Exercise instructions =
Below is some data. Retype exactly the lines starting at the one with "Komerční - kanceláře | 14 m" and ending at the one with "آپ سب کاموں".

Material provided =

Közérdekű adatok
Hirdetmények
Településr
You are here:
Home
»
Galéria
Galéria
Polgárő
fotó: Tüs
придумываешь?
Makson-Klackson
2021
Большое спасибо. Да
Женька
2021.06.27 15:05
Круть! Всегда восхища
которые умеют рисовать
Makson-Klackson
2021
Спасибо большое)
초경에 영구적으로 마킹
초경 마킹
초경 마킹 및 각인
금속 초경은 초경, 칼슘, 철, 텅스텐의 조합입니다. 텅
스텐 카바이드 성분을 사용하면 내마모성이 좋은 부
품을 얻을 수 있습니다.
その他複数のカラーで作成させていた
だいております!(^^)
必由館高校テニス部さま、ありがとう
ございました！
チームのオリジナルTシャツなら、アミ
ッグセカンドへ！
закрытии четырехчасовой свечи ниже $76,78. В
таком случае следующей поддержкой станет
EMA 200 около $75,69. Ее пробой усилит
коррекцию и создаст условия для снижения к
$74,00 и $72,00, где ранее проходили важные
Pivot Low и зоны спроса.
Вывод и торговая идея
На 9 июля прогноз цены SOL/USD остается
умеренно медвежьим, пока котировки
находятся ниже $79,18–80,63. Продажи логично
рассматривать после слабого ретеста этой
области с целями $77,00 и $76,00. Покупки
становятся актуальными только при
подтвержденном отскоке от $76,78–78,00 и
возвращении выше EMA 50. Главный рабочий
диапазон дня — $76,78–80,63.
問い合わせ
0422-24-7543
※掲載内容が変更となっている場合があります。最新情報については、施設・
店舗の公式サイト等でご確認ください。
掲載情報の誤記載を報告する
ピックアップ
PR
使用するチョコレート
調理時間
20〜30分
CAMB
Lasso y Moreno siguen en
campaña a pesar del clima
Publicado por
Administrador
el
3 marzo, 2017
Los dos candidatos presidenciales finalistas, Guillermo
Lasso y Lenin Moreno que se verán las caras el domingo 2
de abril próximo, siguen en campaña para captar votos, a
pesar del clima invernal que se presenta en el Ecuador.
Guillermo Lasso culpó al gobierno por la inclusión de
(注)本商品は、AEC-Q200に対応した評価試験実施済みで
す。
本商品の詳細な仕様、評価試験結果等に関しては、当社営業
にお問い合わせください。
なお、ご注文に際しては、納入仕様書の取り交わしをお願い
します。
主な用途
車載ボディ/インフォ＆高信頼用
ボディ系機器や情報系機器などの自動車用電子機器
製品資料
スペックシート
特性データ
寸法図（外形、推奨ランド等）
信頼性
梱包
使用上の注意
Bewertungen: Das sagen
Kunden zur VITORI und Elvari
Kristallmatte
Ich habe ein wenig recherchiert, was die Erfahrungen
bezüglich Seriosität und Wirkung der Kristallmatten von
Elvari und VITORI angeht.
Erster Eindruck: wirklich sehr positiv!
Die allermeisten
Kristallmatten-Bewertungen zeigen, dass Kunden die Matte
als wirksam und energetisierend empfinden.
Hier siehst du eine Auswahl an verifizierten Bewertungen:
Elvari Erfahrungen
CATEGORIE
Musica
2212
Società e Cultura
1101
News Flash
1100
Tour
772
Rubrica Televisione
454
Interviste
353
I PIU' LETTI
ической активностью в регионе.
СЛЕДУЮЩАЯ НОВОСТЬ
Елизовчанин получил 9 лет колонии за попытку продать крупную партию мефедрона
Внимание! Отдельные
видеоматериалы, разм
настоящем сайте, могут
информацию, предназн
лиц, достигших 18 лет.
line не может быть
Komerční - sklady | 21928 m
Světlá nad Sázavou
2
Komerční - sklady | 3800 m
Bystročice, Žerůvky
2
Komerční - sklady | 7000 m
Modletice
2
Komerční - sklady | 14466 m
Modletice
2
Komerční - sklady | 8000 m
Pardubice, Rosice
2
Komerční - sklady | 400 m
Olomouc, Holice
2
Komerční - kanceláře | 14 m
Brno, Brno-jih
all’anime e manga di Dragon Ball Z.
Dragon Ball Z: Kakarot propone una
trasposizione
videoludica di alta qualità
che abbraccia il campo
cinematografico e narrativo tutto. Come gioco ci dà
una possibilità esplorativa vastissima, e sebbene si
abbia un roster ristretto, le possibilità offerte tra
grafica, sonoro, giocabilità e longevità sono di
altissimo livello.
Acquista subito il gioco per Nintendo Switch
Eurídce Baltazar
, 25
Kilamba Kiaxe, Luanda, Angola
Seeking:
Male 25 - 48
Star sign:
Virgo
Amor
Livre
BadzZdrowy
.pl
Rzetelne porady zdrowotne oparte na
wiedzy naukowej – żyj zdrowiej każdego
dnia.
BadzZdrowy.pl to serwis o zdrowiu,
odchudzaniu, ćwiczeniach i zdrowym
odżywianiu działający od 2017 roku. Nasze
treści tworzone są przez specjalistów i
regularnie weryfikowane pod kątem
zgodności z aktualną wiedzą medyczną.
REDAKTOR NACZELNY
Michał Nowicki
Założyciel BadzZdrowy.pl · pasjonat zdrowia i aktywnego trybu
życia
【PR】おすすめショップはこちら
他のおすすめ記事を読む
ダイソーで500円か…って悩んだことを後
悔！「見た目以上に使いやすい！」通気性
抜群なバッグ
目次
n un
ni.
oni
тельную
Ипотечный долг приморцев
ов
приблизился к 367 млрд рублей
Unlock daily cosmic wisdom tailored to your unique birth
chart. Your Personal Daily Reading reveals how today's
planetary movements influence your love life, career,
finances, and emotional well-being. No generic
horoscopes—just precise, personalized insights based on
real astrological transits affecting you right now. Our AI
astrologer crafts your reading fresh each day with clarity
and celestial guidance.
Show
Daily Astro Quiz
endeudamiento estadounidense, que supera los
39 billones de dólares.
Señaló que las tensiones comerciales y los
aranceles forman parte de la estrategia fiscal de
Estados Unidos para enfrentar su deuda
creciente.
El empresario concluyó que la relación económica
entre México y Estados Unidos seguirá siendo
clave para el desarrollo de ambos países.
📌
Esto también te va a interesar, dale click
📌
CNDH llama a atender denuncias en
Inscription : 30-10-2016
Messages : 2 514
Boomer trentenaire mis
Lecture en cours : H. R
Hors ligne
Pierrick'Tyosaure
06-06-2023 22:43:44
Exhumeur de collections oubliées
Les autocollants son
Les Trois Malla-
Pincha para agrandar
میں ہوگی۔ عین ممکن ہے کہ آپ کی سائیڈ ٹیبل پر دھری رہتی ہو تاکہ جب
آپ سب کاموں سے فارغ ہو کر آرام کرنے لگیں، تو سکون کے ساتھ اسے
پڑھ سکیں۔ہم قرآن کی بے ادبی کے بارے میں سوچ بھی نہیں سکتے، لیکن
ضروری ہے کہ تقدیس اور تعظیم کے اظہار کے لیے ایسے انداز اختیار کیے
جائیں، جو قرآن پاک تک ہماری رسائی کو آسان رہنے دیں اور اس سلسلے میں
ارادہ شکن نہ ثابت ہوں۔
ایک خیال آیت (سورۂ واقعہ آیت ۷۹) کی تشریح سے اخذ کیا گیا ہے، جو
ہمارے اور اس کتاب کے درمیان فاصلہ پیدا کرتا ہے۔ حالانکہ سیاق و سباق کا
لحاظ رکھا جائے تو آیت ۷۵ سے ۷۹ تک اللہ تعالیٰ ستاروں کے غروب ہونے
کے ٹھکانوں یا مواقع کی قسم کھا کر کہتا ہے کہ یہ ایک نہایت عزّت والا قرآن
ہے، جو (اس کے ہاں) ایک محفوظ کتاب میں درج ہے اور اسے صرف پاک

Result of this task =
Komerční - kanceláře | 14 m
Brno, Brno-jih
all’anime e manga di Dragon Ball Z.
Dragon Ball Z: Kakarot propone una
trasposizione
videoludica di alta qualità
che abbraccia il campo
cinematografico e narrativo tutto. Come gioco ci dà
una possibilità esplorativa vastissima, e sebbene si
abbia un roster ristretto, le possibilità offerte tra
grafica, sonoro, giocabilità e longevità sono di
altissimo livello.
Acquista subito il gioco per Nintendo Switch
Eurídce Baltazar
, 25
Kilamba Kiaxe, Luanda, Angola
Seeking:
Male 25 - 48
Star sign:
Virgo
Amor
Livre
BadzZdrowy
.pl
Rzetelne porady zdrowotne oparte na
wiedzy naukowej – żyj zdrowiej każdego
dnia.
BadzZdrowy.pl to serwis o zdrowiu,
odchudzaniu, ćwiczeniach i zdrowym
odżywianiu działający od 2017 roku. Nasze
treści tworzone są przez specjalistów i
regularnie weryfikowane pod kątem
zgodności z aktualną wiedzą medyczną.
REDAKTOR NACZELNY
Michał Nowicki
Założyciel BadzZdrowy.pl · pasjonat zdrowia i aktywnego trybu
życia
【PR】おすすめショップはこちら
他のおすすめ記事を読む
ダイソーで500円か…って悩んだことを後
悔！「見た目以上に使いやすい！」通気性
抜群なバッグ
目次
n un
ni.
oni
тельную
Ипотечный долг приморцев
ов
приблизился к 367 млрд рублей
Unlock daily cosmic wisdom tailored to your unique birth
chart. Your Personal Daily Reading reveals how today's
planetary movements influence your love life, career,
finances, and emotional well-being. No generic
horoscopes—just precise, personalized insights based on
real astrological transits affecting you right now. Our AI
astrologer crafts your reading fresh each day with clarity
and celestial guidance.
Show
Daily Astro Quiz
endeudamiento estadounidense, que supera los
39 billones de dólares.
Señaló que las tensiones comerciales y los
aranceles forman parte de la estrategia fiscal de
Estados Unidos para enfrentar su deuda
creciente.
El empresario concluyó que la relación económica
entre México y Estados Unidos seguirá siendo
clave para el desarrollo de ambos países.
📌
Esto también te va a interesar, dale click
📌
CNDH llama a atender denuncias en
Inscription : 30-10-2016
Messages : 2 514
Boomer trentenaire mis
Lecture en cours : H. R
Hors ligne
Pierrick'Tyosaure
06-06-2023 22:43:44
Exhumeur de collections oubliées
Les autocollants son
Les Trois Malla-
Pincha para agrandar
میں ہوگی۔ عین ممکن ہے کہ آپ کی سائیڈ ٹیبل پر دھری رہتی ہو تاکہ جب
آپ سب کاموں سے فارغ ہو کر آرام کرنے لگیں، تو سکون کے ساتھ اسے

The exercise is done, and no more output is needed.